Search code examples
sparqlwdqs

Identify entity of a Wikipedia page


My question is related to a similar question/comment which unfortunately never received an answer.

Given a list of multiple Wikipedia pages, e.g.:

how can I find out what type of entity these articles refer to. i.e. ideally I would want something on a higher level e.g. person, movie, animal etc.

My best guess so far was the Wikidata API using SPARQL to move back the instance_of or subclass tree. However, this did not lead to meaningful results.

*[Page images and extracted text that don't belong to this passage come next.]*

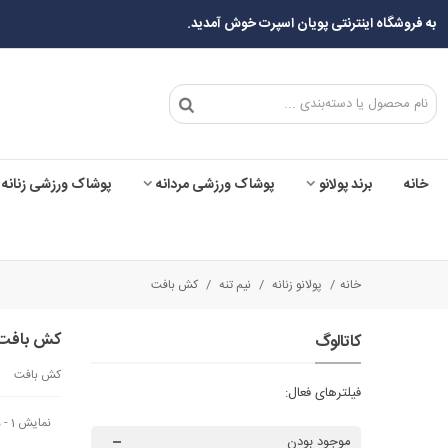
به فروشگاه اینترنتی پویان اسپرت خوش آمدید.
خانه
برند پولانو
پوشاک ورزشی مردانه
پوشاک ورزشی زنانه
خانه
/
پولانو زنانه
/
نیم تنه
/
کش بافت
کش بافت
کاتالوگ
كش بافت
فیلترهای فعال:
نمایش 1 - 5 از 5 آیتم
موجود بودن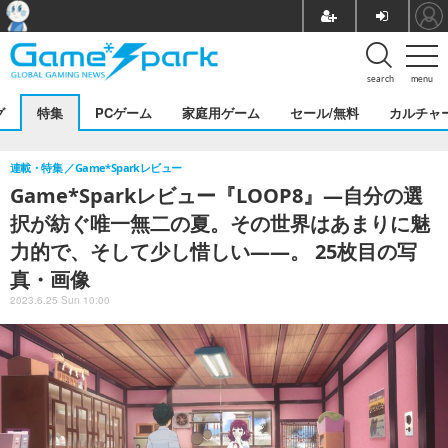
search
menu
グ
特集
PCゲーム
家庭用ゲーム
セール/無料
カルチャ
連載・特集
Game*Sparkレビュー
Game*Sparkレビュー『LOOP8』―自分の選
択が紡ぐ唯一無二の夏。その世界はあまりに魅
力的で、そして少し惜しい――。 25枚目の写
真・画像
2023.6.25 Sun 10:00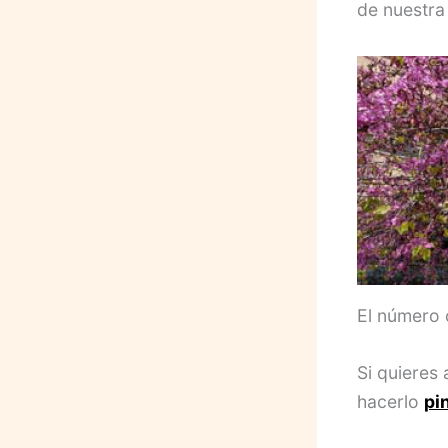
de nuestra
El número 
Si quieres
hacerlo
pi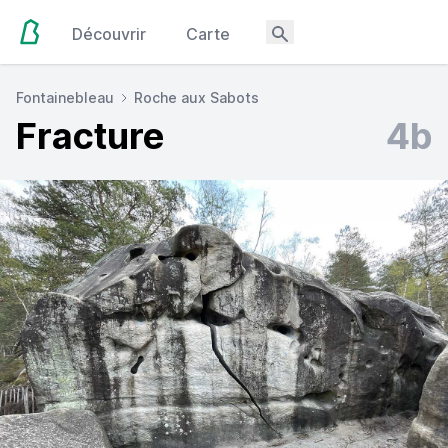
Découvrir
Carte
Fontainebleau
Roche aux Sabots
Fracture
4b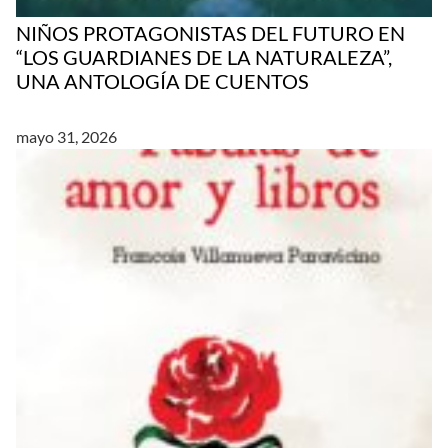
NIÑOS PROTAGONISTAS DEL FUTURO EN
“LOS GUARDIANES DE LA NATURALEZA”,
UNA ANTOLOGÍA DE CUENTOS
mayo 31, 2026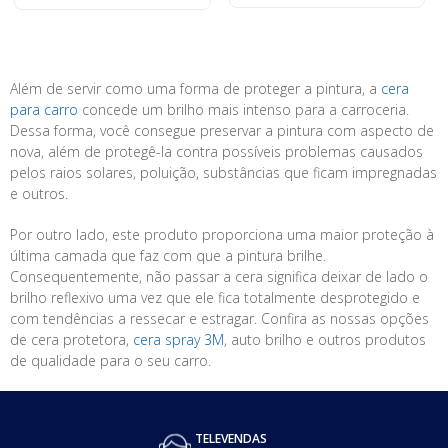
Além de servir como uma forma de proteger a pintura, a
cera
para carro
concede um brilho mais intenso para a carroceria.
Dessa forma, você consegue preservar a pintura com aspecto de
nova, além de protegê-la contra possíveis problemas causados
pelos raios solares, poluição, substâncias que ficam impregnadas
e outros.
Por outro lado, este produto proporciona uma maior proteção à
última camada que faz com que a pintura brilhe.
Consequentemente, não passar a cera significa deixar de lado o
brilho reflexivo uma vez que ele fica totalmente desprotegido e
com tendências a ressecar e estragar. Confira as nossas opções
de cera protetora,
cera spray 3M
, auto brilho e outros produtos
de qualidade para o seu carro.
TELEVENDAS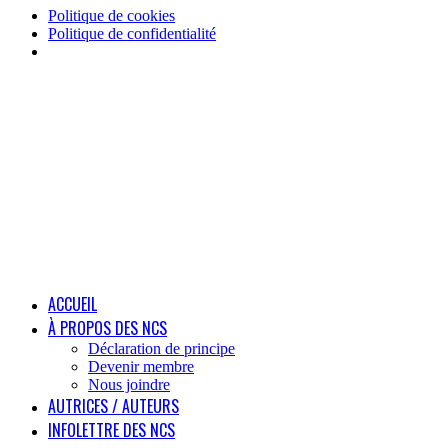
Politique de cookies
Politique de confidentialité
ACCUEIL
À PROPOS DES NCS
Déclaration de principe
Devenir membre
Nous joindre
AUTRICES / AUTEURS
INFOLETTRE DES NCS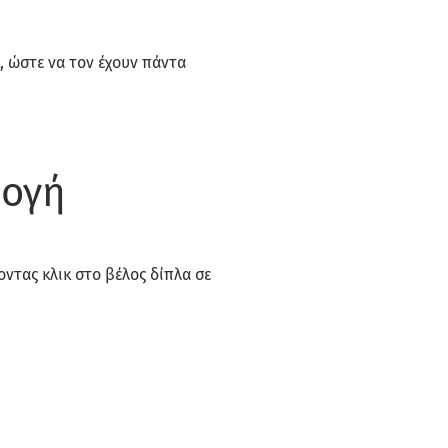
, ώστε να τον έχουν πάντα
μογή
οντας κλικ στο βέλος δίπλα σε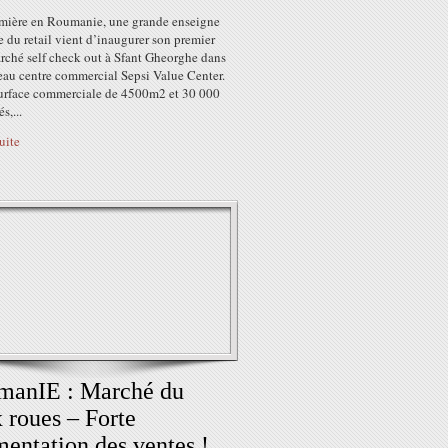
mière en Roumanie, une grande enseigne
e du retail vient d’inaugurer son premier
rché self check out à Sfant Gheorghe dans
eau centre commercial Sepsi Value Center.
urface commerciale de 4500m2 et 30 000
s,...
suite
manIE : Marché du
 roues – Forte
entation des ventes !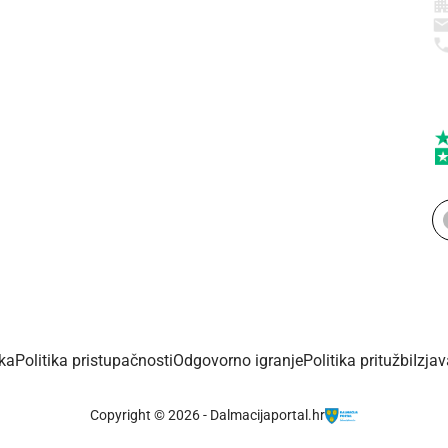
ika
Politika pristupačnosti
Odgovorno igranje
Politika pritužbi
Izja
Copyright © 2026 - Dalmacijaportal.hr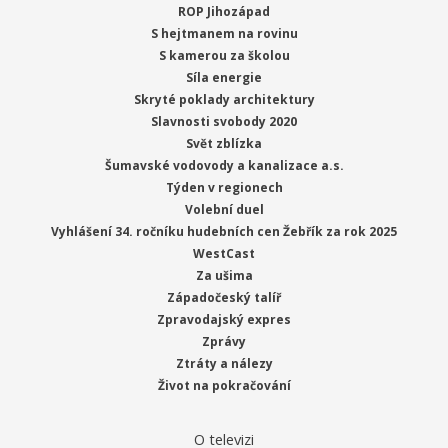
ROP Jihozápad
S hejtmanem na rovinu
S kamerou za školou
Síla energie
Skryté poklady architektury
Slavnosti svobody 2020
Svět zblízka
Šumavské vodovody a kanalizace a.s.
Týden v regionech
Volební duel
Vyhlášení 34. ročníku hudebních cen Žebřík za rok 2025
WestCast
Za ušima
Západočeský talíř
Zpravodajský expres
Zprávy
Ztráty a nálezy
Život na pokračování
O televizi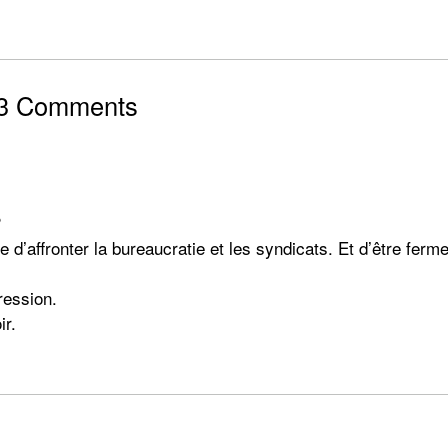
3 Comments
?
ge d’affronter la bureaucratie et les syndicats. Et d’être ferm
pression.
ir.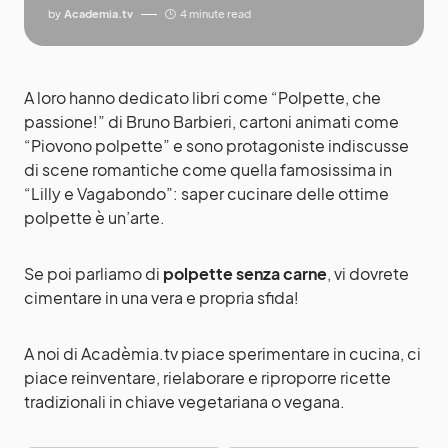
by
Academia.tv
4 minute read
A loro hanno dedicato libri come “Polpette, che
passione!” di Bruno Barbieri, cartoni animati come
“Piovono polpette” e sono protagoniste indiscusse
di scene romantiche come quella famosissima in
“Lilly e Vagabondo”: saper cucinare delle ottime
polpette è un’arte.
Se poi parliamo di
polpette senza carne
, vi dovrete
cimentare in una vera e propria sfida!
A noi di
Acadèmia.tv
piace sperimentare in cucina, ci
piace reinventare, rielaborare e riproporre ricette
tradizionali in chiave vegetariana o vegana.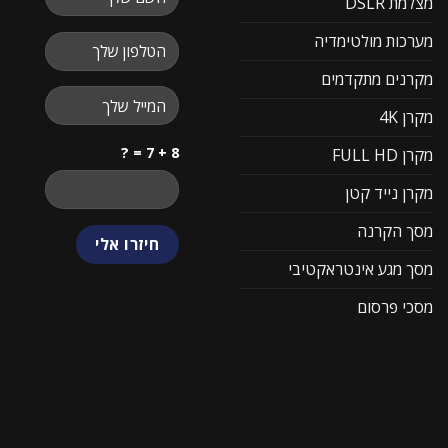
מצלמת DSLR
מערכות מולטימדיה
מקרנים מתקדמים
מקרן 4K
8 + 7 = ?
מקרן FULL HD
מקרן נייד קטן
מסך הקרנה
מסך מגע אינטראקטיבי
מסכי פרסום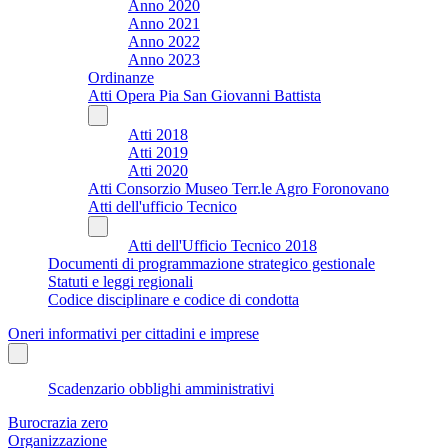
Anno 2020
Anno 2021
Anno 2022
Anno 2023
Ordinanze
Atti Opera Pia San Giovanni Battista
Atti 2018
Atti 2019
Atti 2020
Atti Consorzio Museo Terr.le Agro Foronovano
Atti dell'ufficio Tecnico
Atti dell'Ufficio Tecnico 2018
Documenti di programmazione strategico gestionale
Statuti e leggi regionali
Codice disciplinare e codice di condotta
Oneri informativi per cittadini e imprese
Scadenzario obblighi amministrativi
Burocrazia zero
Organizzazione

SELECT ?lemma ?item ?itemLabel ?itemDescription ?instance ?instanceLabel ?subclassLabel WHERE {
  VALUES ?lemma {
    "Donald Trump"@en
    "The Matrix"@en
    "Tiger" @en
  }
  ?sitelink schema:about ?item;
    schema:isPartOf <https://en.wikipedia.org/>;
    schema:name ?lemma.
  ?item wdt:P31* ?instance.
  ?item wdt:P279* ?subclass.
  SERVICE wikibase:label { 
    bd:serviceParam wikibase:language "en,da,sv".}
}

The result can be seen here: https://w.wiki/ZmQ

One option would of course also be to look at the itemDescription, but I'm afraid that this is too granular to build meaningful groups from larger lists and count frequencies later on. Does anyone have a hint/idea on how to get more general entity categories? Maybe also from the mediawiki API?

Any input would be highly appreciated!


Solution

  • Here are three possibilities, side-by-side:

    SELECT ?lemma ?item (GROUP_CONCAT(DISTINCT ?instanceLabel; SEPARATOR = " ") AS ?a) (GROUP_CONCAT(DISTINCT ?subclassLabel; SEPARATOR = " ") AS ?b) (GROUP_CONCAT(DISTINCT ?isaLabel; SEPARATOR = " ") AS ?c) WHERE {
      VALUES ?lemma {
        "Donald Trump"@en
        "The Matrix"@en
        "Tiger"@en
      }
      ?sitelink schema:about ?item;
        schema:isPartOf <https://en.wikipedia.org/>;
        schema:name ?lemma.
      OPTIONAL { ?item (wdt:P31/(wdt:P279*)) ?instance. }
      OPTIONAL { ?item wdt:P279 ?subclass. }
      OPTIONAL { ?item wdt:P31 ?isa. }
      SERVICE wikibase:label {
        bd:serviceParam wikibase:language "en,da,sv".
        ?instance rdfs:label ?instanceLabel.
        ?subclass rdfs:label ?subclassLabel.
        ?isa rdfs:label ?isaLabel.
      }
        # Here, you could add: FILTER(?instanceLabel in ("mammal"@en, "movie"@en, "musical"@en (and so on...)))
    }
    GROUP BY ?lemma ?item
    

    Live here.

    If you're looking at labels such as "film" and "mammal", i. e. a couple dozen at most, you could explicitly list them in order of preference, then use the first one that occurs.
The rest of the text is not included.